Ibu sedang mengangkat pakaian yang digunakan Ana kemarin malam. Pakaian itu teronggok di ember cucian dalam keadaan penuh dengan sambal rujak.
"Oh, itu Bu ... Ana semalam menumpahkan rujak. Jadi bajunya kotor."
Ibu mengernyit tajam. Tampaknya tak percaya.
"Jam berapa Ana pergi?"
"Pagi! Tadi pagi."
"Awas ya, Adrian, kalau kamu bohong."
Ibu kembali duduk di sofa. Beliau mengeluarkan ponsel. Aku mengeluarkan beberapa stoples camilan dari lemari dapur.
"Assalamualaikum, Zihan."
Jantungku seperti jatuh ketika mendengar nama itu. Rupanya ibuku menelepon Zihan. Semoga saja Zihan tidak bilang kalau Ana kabur.
Ibu berbicara pelan sampai tidak terdengar. Saat aku kembali ke ruang tamu, wajah ibuku sudah berbeda.
"Tadi kamu menemui Zihan, Adrian?"
Aku termangu.
"Kamu juga tidak tahu ke mana Ana pergi?"
Jantungku berdebar semakin cepat. "An ... Ana hanya sedang marah, Bu."
"Marah karena apa, Adrian? Marah karena apa sampai Ana kabur begini?" Ibu berdiri. "Jelaskan sama Ibu, kenapa ada banyak cabe di baju Ana?!"
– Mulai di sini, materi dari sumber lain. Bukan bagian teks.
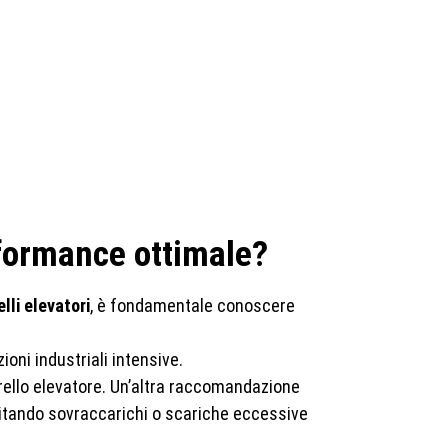
erformance ottimale?
lli elevatori
, è fondamentale conoscere
oni industriali intensive.
arrello elevatore. Un’altra raccomandazione
vitando sovraccarichi o scariche eccessive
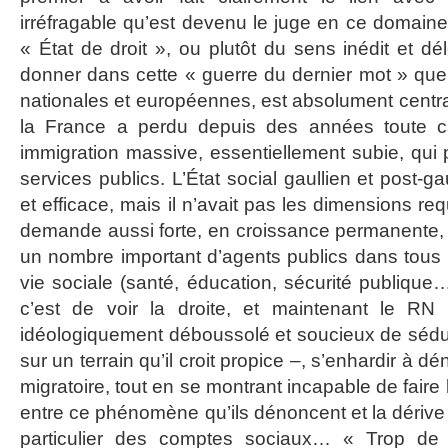
irréfragable qu’est devenu le juge en ce domain
« État de droit », ou plutôt du sens inédit et dél
donner dans cette « guerre du dernier mot » que se
nationales et européennes, est absolument centrale
la France a perdu depuis des années toute ca
immigration massive, essentiellement subie, qui 
services publics. L’État social gaullien et post-gau
et efficace, mais il n’avait pas les dimensions r
demande aussi forte, en croissance permanente, 
un nombre important d’agents publics dans tous l
vie sociale (santé, éducation, sécurité publique…
c’est de voir la droite, et maintenant le RN
idéologiquement déboussolé et soucieux de séduir
sur un terrain qu’il croit propice –, s’enhardir à 
migratoire, tout en se montrant incapable de faire l
entre ce phénomène qu’ils dénoncent et la dérive
particulier des comptes sociaux… « Trop de f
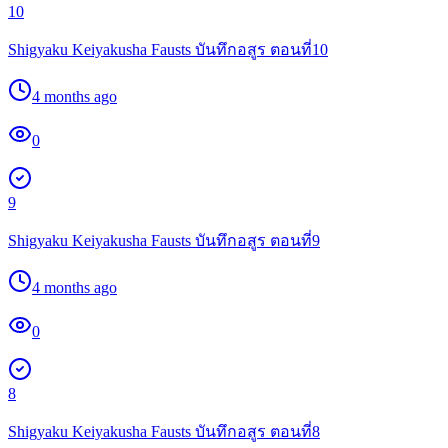
10
Shigyaku Keiyakusha Fausts บันทึกอสูร ตอนที่10
4 months ago
0
9
Shigyaku Keiyakusha Fausts บันทึกอสูร ตอนที่9
4 months ago
0
8
Shigyaku Keiyakusha Fausts บันทึกอสูร ตอนที่8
Aku terdiam. Tidak bisa bicara apa-apa.
"Kamu apain Ana, Adrian?!" Ibu mengernyit. "Jelaskan sama Ibu apa yang kamu lakukan sama Ana!"
"Maaf, Bu. Ini hanya salah paham."
"Apa, Adrian? Katakan!"
"Aku tidak sengaja menumpahkan rujak, Bu."
Ibu menepuk-nepuk dadanya. "Kamu harus cari Ana, Adrian. Kamu harus cari dia ....
"Ana lagi hamil, Adrian! Hamil anakmu!"
Ibu tampak kesulitan bernapas. Beliau limbung dan terjatuh di sofa.
"Bu... Ibu kenapa?"
Dengan panik segera kugendong Ibu masuk ke dalam mobil. Secepatnya kupacu kendaraan bahkan tanpa menutup pintu dan gerbang. Sepanjang jalan aku berdoa semoga ibuku baik-baik saja.
Sesampainya di rumah sakit, dokter dan perawat memberi penanganan dengan sigap. Alat-alat medis dipasang dan diberi tindakan.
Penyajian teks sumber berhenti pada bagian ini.